There's no indication Keller knew the FBI was keeping a file on her, but
it's likely she would not have denied the files' allegations, said Jessica
Mathewson of the American Foundation for the Blind (AFB).

"She was known as a socialist in those days," said Mathewson, manager of
the AFB Library of Information Resources and the Helen Keller Archives.
"She was very forward-thinking, fighting for the rights of the disabled and
of women before it was a popular thing to do."

"She was linked with those organizations, and she probably wouldn't have
had a big problem being associated with them."

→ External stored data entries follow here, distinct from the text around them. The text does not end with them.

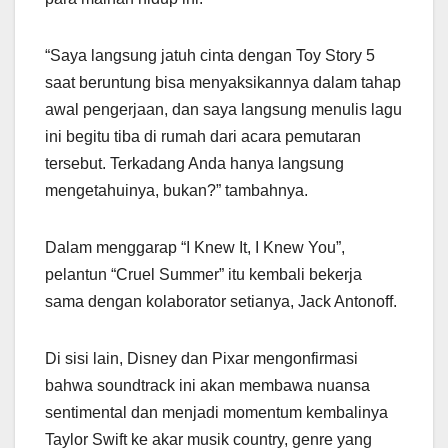
“Saya langsung jatuh cinta dengan Toy Story 5
saat beruntung bisa menyaksikannya dalam tahap
awal pengerjaan, dan saya langsung menulis lagu
ini begitu tiba di rumah dari acara pemutaran
tersebut. Terkadang Anda hanya langsung
mengetahuinya, bukan?” tambahnya.
Dalam menggarap “I Knew It, I Knew You”,
pelantun “Cruel Summer” itu kembali bekerja
sama dengan kolaborator setianya, Jack Antonoff.
Di sisi lain, Disney dan Pixar mengonfirmasi
bahwa soundtrack ini akan membawa nuansa
sentimental dan menjadi momentum kembalinya
Taylor Swift ke akar musik country, genre yang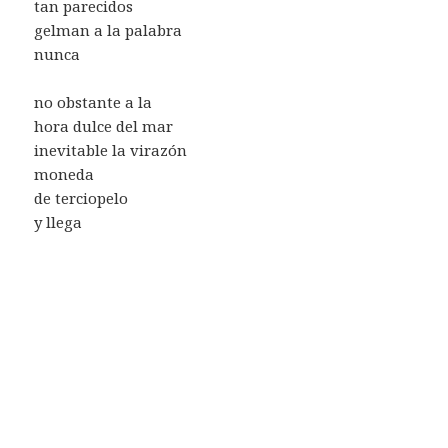
tan parecidos
gelman a la palabra
nunca
no obstante a la
hora dulce del mar
inevitable la virazón
moneda
de terciopelo
y llega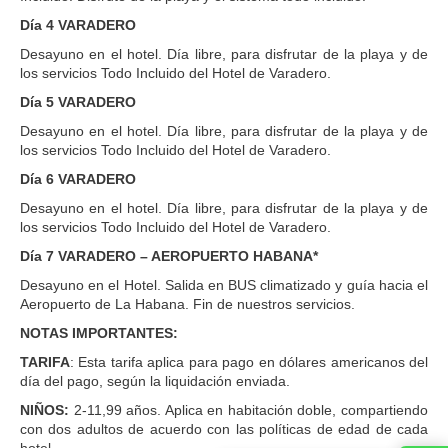
Día 4 VARADERO
Desayuno en el hotel. Día libre, para disfrutar de la playa y de
los servicios Todo Incluido del Hotel de Varadero.
Día 5 VARADERO
Desayuno en el hotel. Día libre, para disfrutar de la playa y de
los servicios Todo Incluido del Hotel de Varadero.
Día 6 VARADERO
Desayuno en el hotel. Día libre, para disfrutar de la playa y de
los servicios Todo Incluido del Hotel de Varadero.
Día 7 VARADERO – AEROPUERTO HABANA*
Desayuno en el Hotel. Salida en BUS climatizado y guía hacia el
Aeropuerto de La Habana. Fin de nuestros servicios.
NOTAS IMPORTANTES:
TARIFA
: Esta tarifa aplica para pago en dólares americanos del
día del pago, según la liquidación enviada.
NIÑOS:
2-11,99 años. Aplica en habitación doble, compartiendo
con dos adultos de acuerdo con las políticas de edad de cada
hotel.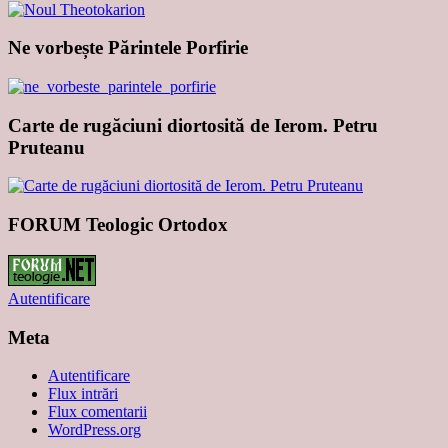
Ne vorbește Părintele Porfirie
Carte de rugăciuni diortosită de Ierom. Petru
Pruteanu
FORUM Teologic Ortodox
Autentificare
Meta
Autentificare
Flux intrări
Flux comentarii
WordPress.org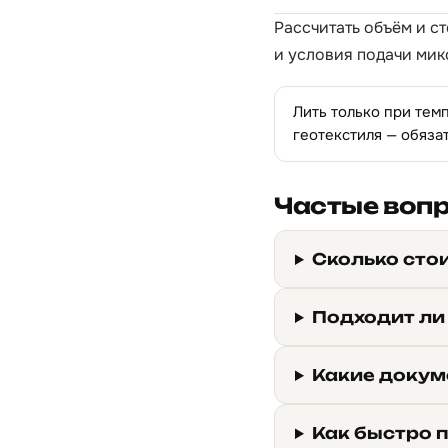
Рассчитать объём и с
и условия подачи мик
Лить только при тем
геотекстиля — обяза
Частые воп
Сколько сто
Подходит ли
Какие докум
Как быстро 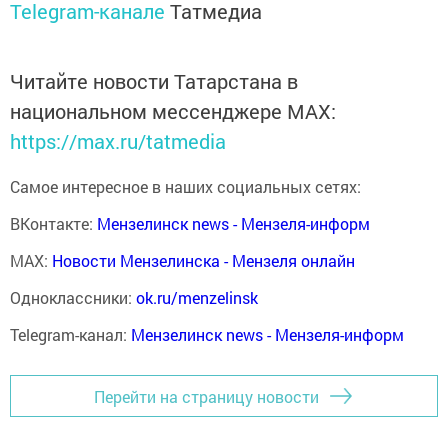
Telegram-канале
Татмедиа
Читайте новости Татарстана в
национальном мессенджере MАХ:
https://max.ru/tatmedia
Самое интересное в наших социальных сетях:
ВКонтакте:
Мензелинск news - Мензеля-информ
MAX:
Новости Мензелинска - Мензеля онлайн
Одноклассники:
ok.ru/menzelinsk
Telegram-канал:
Мензелинск news - Мензеля-информ
Перейти на страницу новости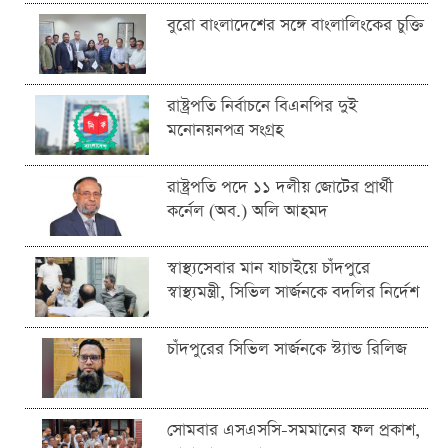
বুরো বাংলাদেশের সঙ্গে বাংলালিংকের চুক্তি
রাষ্ট্রপতি নির্বাচনে বিএনপির দুই
মনোনয়নপত্র সংগ্রহ
রাষ্ট্রপতি পদে ১১ দলীয় জোটের প্রার্থী
কর্নেল (অব.) অলি আহমদ
স্বাস্থ্যসেবার মান যাচাইয়ে চাঁদপুরে
স্বাস্থ্যমন্ত্রী, সিভিল সার্জনকে বদলির নির্দেশ
চাঁদপুরের সিভিল সার্জনকে স্ট্যান্ড রিলিজ
সোমবার এসএসসি-সমমানের ফল প্রকাশ,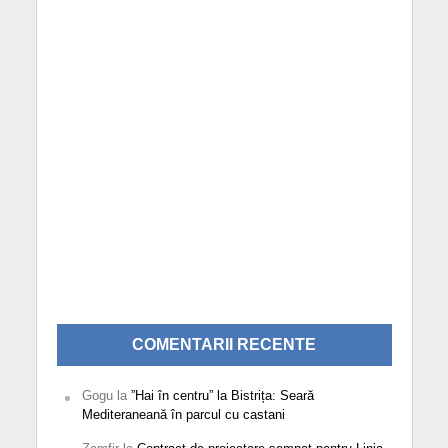
COMENTARII RECENTE
Gogu
la
”Hai în centru” la Bistrița: Seară
Mediteraneană în parcul cu castani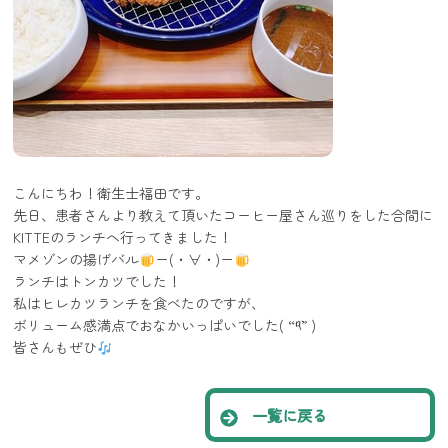
こんにちわ！衛生士福田です。
先日、患者さんより教えて頂いたコーヒー屋さん巡りをした合間に
KITTEのランチへ行ってきました！
マメゾンの揚げバル
ー(・∀・)ー
ランチはトンカツでした！
私はヒレカツランチを食べたのですが、
ボリューム感満点でおなかいっぱいでした( “´༥`” )
皆さんもぜひ
一覧に戻る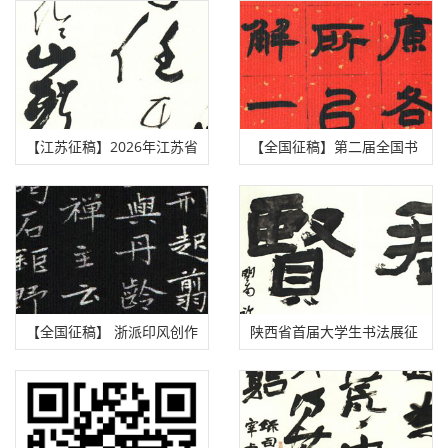
（2026年7月10日截稿）
画摄影展征稿启事
【江苏征稿】2026年江苏省
【全国征稿】第二届全国书
文艺大奖·书法类征稿启事
法教育学术研讨会征稿启
（2026年8月10日截稿）
事 （2026年7月31日截稿）
【全国征稿】 浙派印风创作
陕西省首届大学生书法展征
研究主题展征稿启事（2026
稿启事（2026年7月30日截
年8月15日截稿）
稿）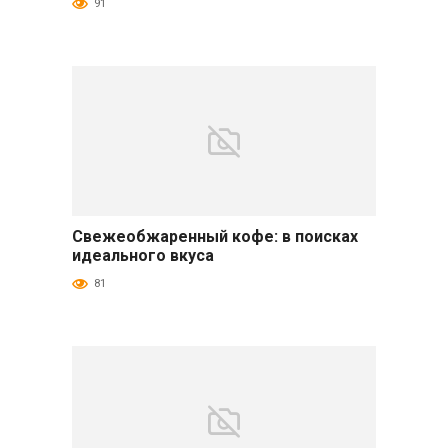
91
Свежеобжаренный кофе: в поисках
Завтраки
идеального вкуса
81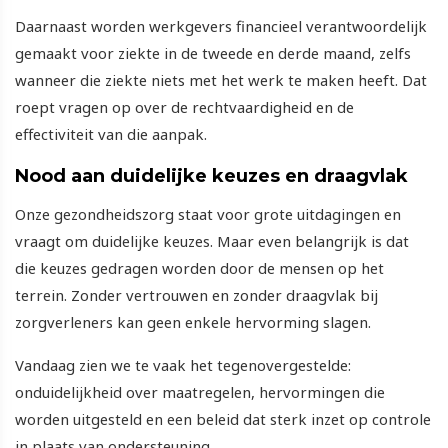
Daarnaast worden werkgevers financieel verantwoordelijk
gemaakt voor ziekte in de tweede en derde maand, zelfs
wanneer die ziekte niets met het werk te maken heeft. Dat
roept vragen op over de rechtvaardigheid en de
effectiviteit van die aanpak.
Nood aan duidelijke keuzes en draagvlak
Onze gezondheidszorg staat voor grote uitdagingen en
vraagt om duidelijke keuzes. Maar even belangrijk is dat
die keuzes gedragen worden door de mensen op het
terrein. Zonder vertrouwen en zonder draagvlak bij
zorgverleners kan geen enkele hervorming slagen.
Vandaag zien we te vaak het tegenovergestelde:
onduidelijkheid over maatregelen, hervormingen die
worden uitgesteld en een beleid dat sterk inzet op controle
in plaats van ondersteuning.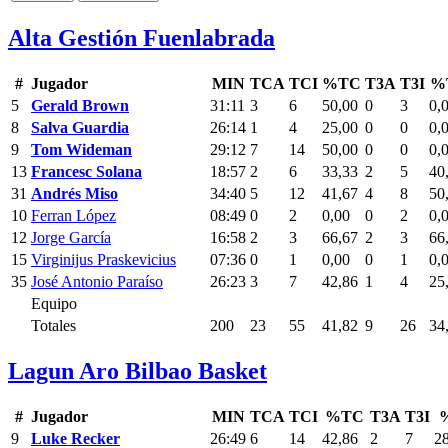
Alta Gestión Fuenlabrada
#
Jugador
MIN
TCA
TCI
%TC
T3A
T3I
%
5
Gerald Brown
31:11
3
6
50,00
0
3
0,
8
Salva Guardia
26:14
1
4
25,00
0
0
0,
9
Tom Wideman
29:12
7
14
50,00
0
0
0,
13
Francesc Solana
18:57
2
6
33,33
2
5
40
31
Andrés Miso
34:40
5
12
41,67
4
8
50
10
Ferran López
08:49
0
2
0,00
0
2
0,
12
Jorge García
16:58
2
3
66,67
2
3
66
15
Virginijus Praskevicius
07:36
0
1
0,00
0
1
0,
35
José Antonio Paraíso
26:23
3
7
42,86
1
4
25
Equipo
Totales
200
23
55
41,82
9
26
34
Lagun Aro Bilbao Basket
#
Jugador
MIN
TCA
TCI
%TC
T3A
T3I
9
Luke Recker
26:49
6
14
42,86
2
7
2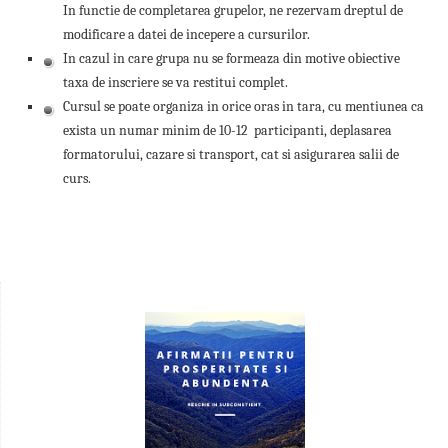
In functie de completarea grupelor, ne rezervam dreptul de
modificare a datei de incepere a cursurilor.
In cazul in care grupa nu se formeaza din motive obiective
taxa de inscriere se va restitui complet.
Cursul se poate organiza in orice oras in tara, cu mentiunea ca
exista un numar minim de 10-12 participanti, deplasarea
formatorului, cazare si transport, cat si asigurarea salii de
curs.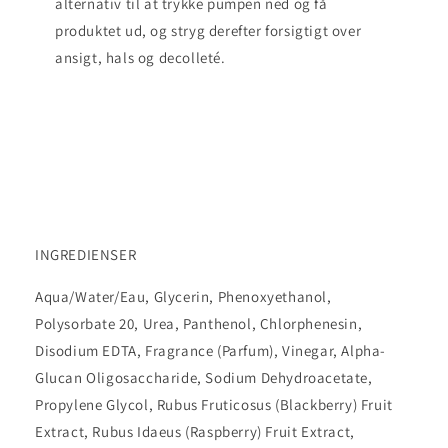
alternativ til at trykke pumpen ned og få
produktet ud, og stryg derefter forsigtigt over
ansigt, hals og decolleté.
INGREDIENSER
Aqua/Water/Eau, Glycerin, Phenoxyethanol,
Polysorbate 20, Urea, Panthenol, Chlorphenesin,
Disodium EDTA, Fragrance (Parfum), Vinegar, Alpha-
Glucan Oligosaccharide, Sodium Dehydroacetate,
Propylene Glycol, Rubus Fruticosus (Blackberry) Fruit
Extract, Rubus Idaeus (Raspberry) Fruit Extract,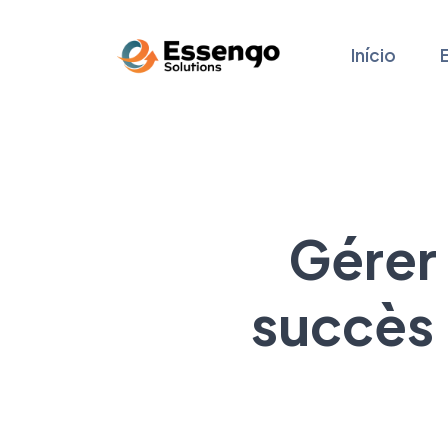
Início
Gérer 
succès 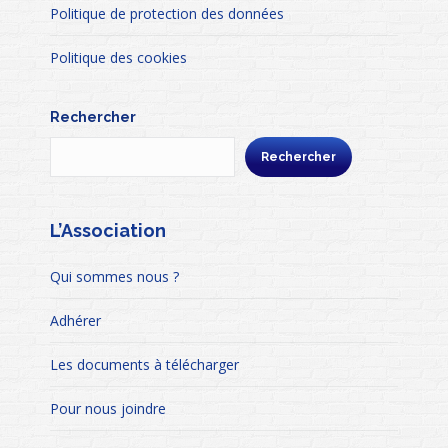
Politique de protection des données
Politique des cookies
Rechercher
Rechercher
L’Association
Qui sommes nous ?
Adhérer
Les documents à télécharger
Pour nous joindre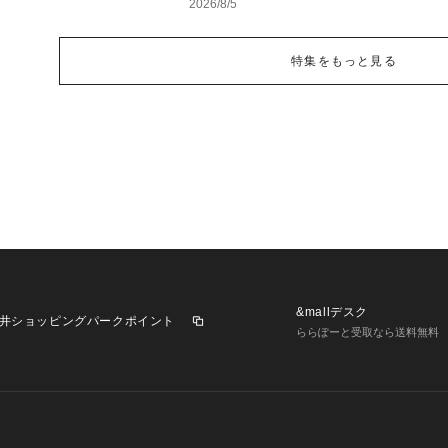
2026/8/5
特集をもっと見る
&mallデスク
井ショッピングパークポイント
ららぽーと受取なら送料無料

But Keller's support for communist and socialist causes, as with many
Americans in those days, was more idealistic than revolutionary. She hoped
to create a world where all people -- disabled, poor, repressed -- could
live in equality, said Mathewson.

In fact, there's evidence in the FBI file that her support of socialism did
not include support for the Soviet government. One story from the
Washington Star says she spoke out against a communist peace conference in
Vienna, calling it a "mask for the products of Stalinist propaganda."

Letter to Hoover ignored

Also in the FBI file are a number of letters Keller sent directly to
Hoover, requesting his help for the AFB.

In one, Keller pleadingly asks Hoover to use his power, influence and
"noble impulses" to help so that "those who cannot see and hear may regain
life's goodness and the dignity of useful work," and escape the "tomb of
the mind and a dungeon of the body."

When forwarded to Hoover, the curt reply was: "This letter not to be
acknowledged."


By Kenneth Pringle, managing editor of APBnews.com.